That is the word that I have often heard used to describe the 2008 bailout of Wall Street financial firms. The thinking of detractors is that these are companies which already have amassed obscene amounts of profits, and have executives who get paid more in a day than the average worker earns in a year. And then they have the nerve to run to the government for free cash when some of their high risk gambles turn out to be—surprise—unwise and they are in danger of making a smaller profit than they hoped.
Supporters of the bailout, of course, argue that it was a crisis situation, and that they were “too big to fail.” They say the consequences of allowing all of those firms to fail would have been catastrophic, rippling down to thousands of small businesses that depended on the big ones for financing and insurance, potentially causing the whole economy to collapse.
I’m not here to argue either side of this particular debate, but it strikes me that the tone is not far removed from the conversations I hear around gifted education.

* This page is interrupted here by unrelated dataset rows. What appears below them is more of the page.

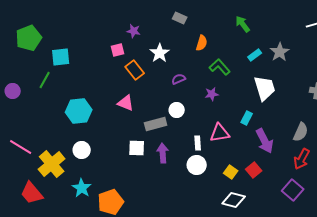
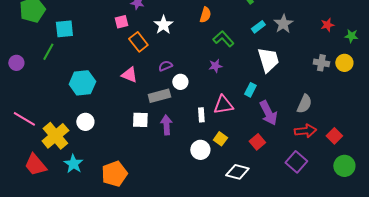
purple semicircle: (179, 79) -> (165, 66), moved
red arrow: (302, 159) -> (305, 131), turned -125
white circle: (197, 165) -> (200, 150), moved
yellow square: (231, 172) -> (220, 139), moved
cyan star: (82, 188) -> (73, 164), moved

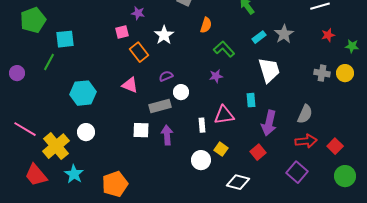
cyan rectangle: (250, 90) -> (251, 100), turned -32
purple arrow: (268, 113) -> (269, 123), turned 40

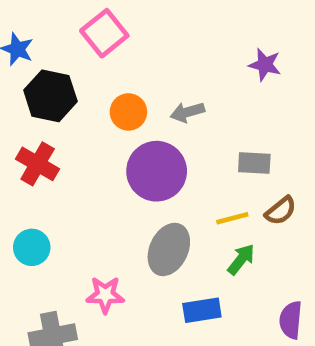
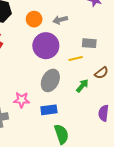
brown semicircle: (281, 211) -> (101, 73), moved
yellow line: (232, 218) -> (76, 58), moved
blue rectangle: (202, 310) -> (49, 110), moved

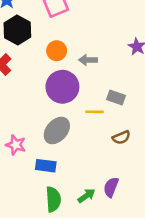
green arrow: (82, 86) -> (86, 196), moved

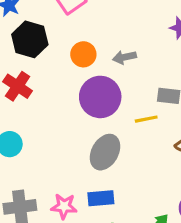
pink star: (16, 145) -> (64, 206), moved

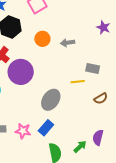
purple circle: (100, 97) -> (21, 72), moved
blue rectangle: (101, 198) -> (46, 128), turned -49

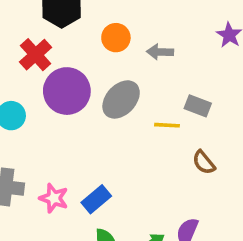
brown semicircle: (101, 99) -> (204, 162), turned 72
gray ellipse: (51, 100) -> (121, 99), moved

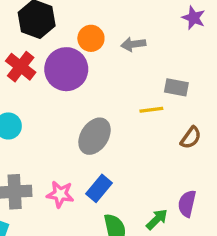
purple circle: (67, 91) -> (66, 69), moved
gray ellipse: (121, 99) -> (95, 136), moved
brown semicircle: (204, 162) -> (191, 138), turned -95

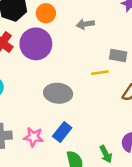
orange circle: (91, 38) -> (46, 13), moved
gray ellipse: (95, 136) -> (58, 93), turned 64
green arrow: (157, 219) -> (106, 154), turned 108

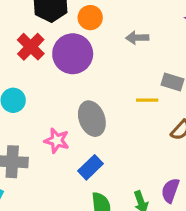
gray ellipse: (58, 93) -> (92, 119), turned 56
pink star: (33, 137) -> (57, 141), moved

While no one argues that we shouldn’t educate gifted students—that would be an awfully radical position to take—I do hear people argue that we should not be doing anything “special” just for gifted students. After all, they already have had so much handed to them, they are already privileged to be smart, and now we are going to give them even more? It’s the bailout all over again.
The counter to this is usually something along the lines of arguing that gifted students are the future leaders and inventors and job-creators, so to do anything short of maximizing their potential is to shortchange our entire society. In short, they say, gifted kids are too big to fail.
This is the wrong argument, however. For one thing, underlying the debate is the assumption that gifted students are superior to other children in some way, which logically implies that other children are inferior. The argument that gifted students are destined for greatness presumes that such greatness will elude all other children. I do not believe this.
What I do believe is that different people learn differently. Some people have a capacity for learning more and faster than others. This is not an elitist thing. It is simply a recognition of the variations in human beings. Just as some people have a natural capacity for sports or music, others have a talent for math or language or understanding human relationships.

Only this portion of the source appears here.